--- BRIEF ---
Scan the records for the word "יולי". Report each line where it occurs.

'''

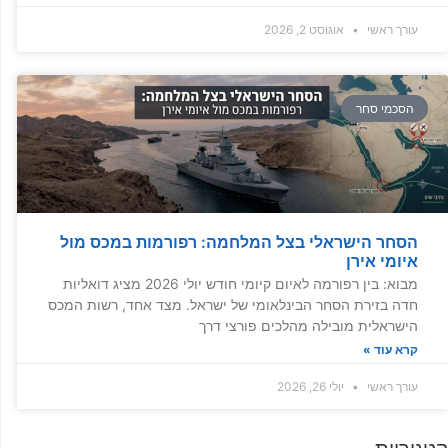
עורך ראשי
אוגוסט 2, 2026
הסכמי סחר
הסחר הישראלי בצל המלחמה: רפורמות במכס מול
איומי אירן
מבוא: בין רפורמה לאיום קיומי חודש יולי 2026 מציג דואליות
חדה בזירת הסחר הבינלאומי של ישראל. מצד אחד, רשות המכס
הישראלית מובילה מהלכים פורצי דרך
קרא עוד »
עורך ראשי
יולי 26, 2026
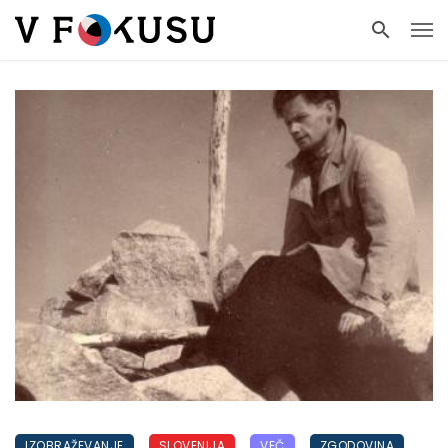
IZOBRAŽEVANJE
SLOVENIJA
VEČ
ZGODOVINA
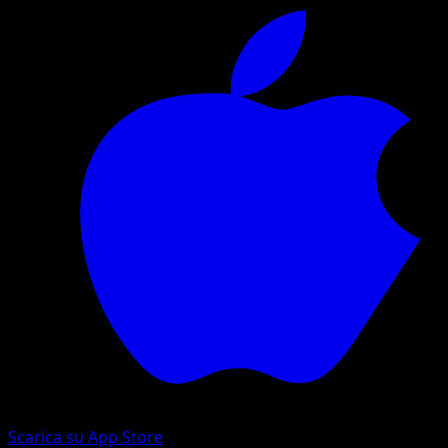
Scarica su App Store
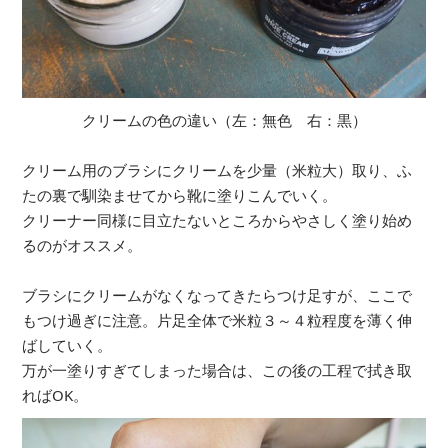
クリームの色の違い（左：無色 右：黒）
クリーム用のブラシにクリームを少量（米粒大）取り、ふ
たの裏で馴染ませてから靴に塗りこんでいく。
クリーナー同様に目立たないところからやさしく塗り始め
るのがオススメ。
ブラシにクリームがなくなってきたらつけ足すが、ここで
もつけ過ぎに注意。片足全体で米粒３～４粒程度を薄く伸
ばしていく。
万が一塗りすぎてしまった場合は、この後の工程で拭き取
ればOK。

'''

--- TASK RESPONSE ---
מבוא: בין רפורמה לאיום קיומי חודש יולי 2026 מציג דואליות
יולי 26, 2026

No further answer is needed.